ENTRIES SUPPLIED: Begin

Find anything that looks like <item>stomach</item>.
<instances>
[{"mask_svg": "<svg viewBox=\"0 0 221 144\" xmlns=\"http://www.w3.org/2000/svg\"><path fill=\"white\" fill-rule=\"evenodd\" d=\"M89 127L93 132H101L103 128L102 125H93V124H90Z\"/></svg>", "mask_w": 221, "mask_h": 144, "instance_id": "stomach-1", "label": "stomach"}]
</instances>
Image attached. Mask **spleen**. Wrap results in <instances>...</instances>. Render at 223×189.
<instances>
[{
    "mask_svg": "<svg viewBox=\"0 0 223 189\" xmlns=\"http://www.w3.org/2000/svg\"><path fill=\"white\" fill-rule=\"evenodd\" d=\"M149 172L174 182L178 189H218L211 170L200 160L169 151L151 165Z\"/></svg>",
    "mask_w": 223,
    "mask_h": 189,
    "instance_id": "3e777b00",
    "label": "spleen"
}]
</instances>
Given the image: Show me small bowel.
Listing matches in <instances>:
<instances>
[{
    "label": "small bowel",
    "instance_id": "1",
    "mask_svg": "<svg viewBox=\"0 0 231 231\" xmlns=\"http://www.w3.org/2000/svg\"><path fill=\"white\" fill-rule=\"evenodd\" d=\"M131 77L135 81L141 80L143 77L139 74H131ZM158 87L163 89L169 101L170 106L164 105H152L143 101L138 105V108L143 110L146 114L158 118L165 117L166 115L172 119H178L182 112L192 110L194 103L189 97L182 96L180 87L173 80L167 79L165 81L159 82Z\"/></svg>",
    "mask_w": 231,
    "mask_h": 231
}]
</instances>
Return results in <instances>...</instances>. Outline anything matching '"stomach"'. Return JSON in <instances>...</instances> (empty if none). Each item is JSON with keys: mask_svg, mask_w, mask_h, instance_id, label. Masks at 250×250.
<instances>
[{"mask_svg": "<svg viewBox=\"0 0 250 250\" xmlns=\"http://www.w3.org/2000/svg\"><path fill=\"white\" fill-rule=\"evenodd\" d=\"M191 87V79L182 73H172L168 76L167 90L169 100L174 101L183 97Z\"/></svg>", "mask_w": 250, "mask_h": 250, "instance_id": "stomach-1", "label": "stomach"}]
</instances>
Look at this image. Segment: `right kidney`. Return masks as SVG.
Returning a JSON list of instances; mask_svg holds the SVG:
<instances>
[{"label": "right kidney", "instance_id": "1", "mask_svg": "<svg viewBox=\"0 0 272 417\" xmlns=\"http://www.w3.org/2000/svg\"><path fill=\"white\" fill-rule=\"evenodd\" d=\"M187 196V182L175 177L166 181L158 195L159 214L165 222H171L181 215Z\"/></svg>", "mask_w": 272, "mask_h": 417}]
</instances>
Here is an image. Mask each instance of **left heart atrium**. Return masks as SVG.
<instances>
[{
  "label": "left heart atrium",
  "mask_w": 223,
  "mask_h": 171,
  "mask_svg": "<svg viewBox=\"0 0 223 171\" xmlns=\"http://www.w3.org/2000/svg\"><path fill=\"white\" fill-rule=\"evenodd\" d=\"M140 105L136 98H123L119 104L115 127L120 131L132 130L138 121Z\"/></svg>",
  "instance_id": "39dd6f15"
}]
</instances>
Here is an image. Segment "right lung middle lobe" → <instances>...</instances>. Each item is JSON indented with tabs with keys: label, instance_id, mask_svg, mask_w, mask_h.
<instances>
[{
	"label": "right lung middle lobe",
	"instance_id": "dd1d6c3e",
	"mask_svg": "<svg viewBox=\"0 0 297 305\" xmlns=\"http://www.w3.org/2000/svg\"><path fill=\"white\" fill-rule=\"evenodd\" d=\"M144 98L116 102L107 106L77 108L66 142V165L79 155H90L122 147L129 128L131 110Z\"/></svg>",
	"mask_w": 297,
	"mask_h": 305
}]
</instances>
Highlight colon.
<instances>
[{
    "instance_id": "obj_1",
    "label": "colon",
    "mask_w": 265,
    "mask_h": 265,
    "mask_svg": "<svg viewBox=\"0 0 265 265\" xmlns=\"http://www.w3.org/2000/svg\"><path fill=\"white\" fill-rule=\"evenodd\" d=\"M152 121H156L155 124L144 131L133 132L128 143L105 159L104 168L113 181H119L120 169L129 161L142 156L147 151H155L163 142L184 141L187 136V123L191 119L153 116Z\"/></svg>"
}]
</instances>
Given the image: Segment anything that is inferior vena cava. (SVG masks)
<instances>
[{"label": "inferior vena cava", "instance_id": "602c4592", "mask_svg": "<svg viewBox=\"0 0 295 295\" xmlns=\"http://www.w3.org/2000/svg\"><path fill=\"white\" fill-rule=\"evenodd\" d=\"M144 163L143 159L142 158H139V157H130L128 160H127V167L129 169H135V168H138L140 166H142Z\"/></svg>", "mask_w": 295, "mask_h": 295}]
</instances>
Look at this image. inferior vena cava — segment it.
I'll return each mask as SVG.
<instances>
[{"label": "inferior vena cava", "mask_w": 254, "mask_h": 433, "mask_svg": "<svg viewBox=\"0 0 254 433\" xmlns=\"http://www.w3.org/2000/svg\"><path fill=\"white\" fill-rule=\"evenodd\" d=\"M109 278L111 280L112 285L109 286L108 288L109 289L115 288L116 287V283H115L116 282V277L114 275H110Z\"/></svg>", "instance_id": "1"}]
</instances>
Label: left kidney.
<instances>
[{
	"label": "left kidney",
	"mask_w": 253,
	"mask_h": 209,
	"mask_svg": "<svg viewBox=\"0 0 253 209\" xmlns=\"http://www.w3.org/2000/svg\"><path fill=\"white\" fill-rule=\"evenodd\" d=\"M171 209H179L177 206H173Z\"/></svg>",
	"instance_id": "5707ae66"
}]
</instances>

ENTRIES SUPPLIED: End

• **TRY IT**
Once you find the line containing "Look at this image. inferior", copy it and every line after it through the end of the records, exactly and nothing else.

• **SOLUTION TO THIS PROBLEM**
Look at this image. inferior vena cava — segment it.
I'll return each mask as SVG.
<instances>
[{"label": "inferior vena cava", "mask_w": 254, "mask_h": 433, "mask_svg": "<svg viewBox=\"0 0 254 433\" xmlns=\"http://www.w3.org/2000/svg\"><path fill=\"white\" fill-rule=\"evenodd\" d=\"M109 278L111 280L112 285L109 286L108 288L109 289L115 288L116 287V283H115L116 282V277L114 275H110Z\"/></svg>", "instance_id": "1"}]
</instances>
Label: left kidney.
<instances>
[{
	"label": "left kidney",
	"mask_w": 253,
	"mask_h": 209,
	"mask_svg": "<svg viewBox=\"0 0 253 209\" xmlns=\"http://www.w3.org/2000/svg\"><path fill=\"white\" fill-rule=\"evenodd\" d=\"M171 209H179L177 206H173Z\"/></svg>",
	"instance_id": "5707ae66"
}]
</instances>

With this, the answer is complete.